> **Work task**: The response should contain every entry, reproduced exactly.

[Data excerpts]

● ● ●

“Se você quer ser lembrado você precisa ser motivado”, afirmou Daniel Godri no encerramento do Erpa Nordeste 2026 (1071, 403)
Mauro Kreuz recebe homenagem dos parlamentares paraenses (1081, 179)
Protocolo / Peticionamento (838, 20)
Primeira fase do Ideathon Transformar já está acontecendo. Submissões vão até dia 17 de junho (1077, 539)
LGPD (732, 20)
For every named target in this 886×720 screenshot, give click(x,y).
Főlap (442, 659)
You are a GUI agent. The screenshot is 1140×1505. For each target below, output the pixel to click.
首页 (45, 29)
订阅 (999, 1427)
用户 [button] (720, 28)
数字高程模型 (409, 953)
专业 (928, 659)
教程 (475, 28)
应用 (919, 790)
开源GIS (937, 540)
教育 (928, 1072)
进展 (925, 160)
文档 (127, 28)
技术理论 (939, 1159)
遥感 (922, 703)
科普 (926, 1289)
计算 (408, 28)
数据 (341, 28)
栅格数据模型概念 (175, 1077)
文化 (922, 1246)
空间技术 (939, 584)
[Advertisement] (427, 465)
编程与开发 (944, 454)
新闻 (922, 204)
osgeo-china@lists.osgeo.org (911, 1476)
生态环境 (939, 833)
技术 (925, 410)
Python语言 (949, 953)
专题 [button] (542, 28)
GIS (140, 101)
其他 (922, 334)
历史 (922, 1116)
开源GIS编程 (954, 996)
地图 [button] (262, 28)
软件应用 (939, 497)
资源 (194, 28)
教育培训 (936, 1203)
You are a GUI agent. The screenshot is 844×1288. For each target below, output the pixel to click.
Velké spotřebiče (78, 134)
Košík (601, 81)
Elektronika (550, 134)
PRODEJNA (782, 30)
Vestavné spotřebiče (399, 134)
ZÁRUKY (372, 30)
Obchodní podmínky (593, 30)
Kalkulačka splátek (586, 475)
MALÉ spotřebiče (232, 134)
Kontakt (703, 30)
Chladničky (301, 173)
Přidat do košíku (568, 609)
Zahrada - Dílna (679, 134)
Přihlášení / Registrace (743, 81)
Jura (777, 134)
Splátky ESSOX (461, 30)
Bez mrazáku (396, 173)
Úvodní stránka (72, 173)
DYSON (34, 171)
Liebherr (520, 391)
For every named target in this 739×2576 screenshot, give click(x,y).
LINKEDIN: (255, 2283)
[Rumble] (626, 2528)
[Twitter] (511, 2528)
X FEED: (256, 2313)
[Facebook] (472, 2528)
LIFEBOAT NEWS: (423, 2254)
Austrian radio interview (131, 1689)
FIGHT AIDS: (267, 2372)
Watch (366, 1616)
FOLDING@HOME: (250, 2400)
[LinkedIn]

● ● ●

> **Result of the task**:
“Se você quer ser lembrado você precisa ser motivado”, afirmou Daniel Godri no encerramento do Erpa Nordeste 2026 (1071, 403)
Mauro Kreuz recebe homenagem dos parlamentares paraenses (1081, 179)
Protocolo / Peticionamento (838, 20)
Primeira fase do Ideathon Transformar já está acontecendo. Submissões vão até dia 17 de junho (1077, 539)
LGPD (732, 20)
For every named target in this 886×720 screenshot, give click(x,y).
Főlap (442, 659)
You are a GUI agent. The screenshot is 1140×1505. For each target below, output the pixel to click.
首页 (45, 29)
订阅 (999, 1427)
用户 [button] (720, 28)
数字高程模型 (409, 953)
专业 (928, 659)
教程 (475, 28)
应用 (919, 790)
开源GIS (937, 540)
教育 (928, 1072)
进展 (925, 160)
文档 (127, 28)
技术理论 (939, 1159)
遥感 (922, 703)
科普 (926, 1289)
计算 (408, 28)
数据 (341, 28)
栅格数据模型概念 (175, 1077)
文化 (922, 1246)
空间技术 (939, 584)
[Advertisement] (427, 465)
编程与开发 (944, 454)
新闻 (922, 204)
osgeo-china@lists.osgeo.org (911, 1476)
生态环境 (939, 833)
技术 (925, 410)
Python语言 (949, 953)
专题 [button] (542, 28)
GIS (140, 101)
其他 (922, 334)
历史 (922, 1116)
开源GIS编程 (954, 996)
地图 [button] (262, 28)
软件应用 (939, 497)
资源 (194, 28)
教育培训 (936, 1203)
You are a GUI agent. The screenshot is 844×1288. For each target below, output the pixel to click.
Velké spotřebiče (78, 134)
Košík (601, 81)
Elektronika (550, 134)
PRODEJNA (782, 30)
Vestavné spotřebiče (399, 134)
ZÁRUKY (372, 30)
Obchodní podmínky (593, 30)
Kalkulačka splátek (586, 475)
MALÉ spotřebiče (232, 134)
Kontakt (703, 30)
Chladničky (301, 173)
Přidat do košíku (568, 609)
Zahrada - Dílna (679, 134)
Přihlášení / Registrace (743, 81)
Jura (777, 134)
Splátky ESSOX (461, 30)
Bez mrazáku (396, 173)
Úvodní stránka (72, 173)
DYSON (34, 171)
Liebherr (520, 391)
For every named target in this 739×2576 screenshot, give click(x,y).
LINKEDIN: (255, 2283)
[Rumble] (626, 2528)
[Twitter] (511, 2528)
X FEED: (256, 2313)
[Facebook] (472, 2528)
LIFEBOAT NEWS: (423, 2254)
Austrian radio interview (131, 1689)
FIGHT AIDS: (267, 2372)
Watch (366, 1616)
FOLDING@HOME: (250, 2400)
[LinkedIn]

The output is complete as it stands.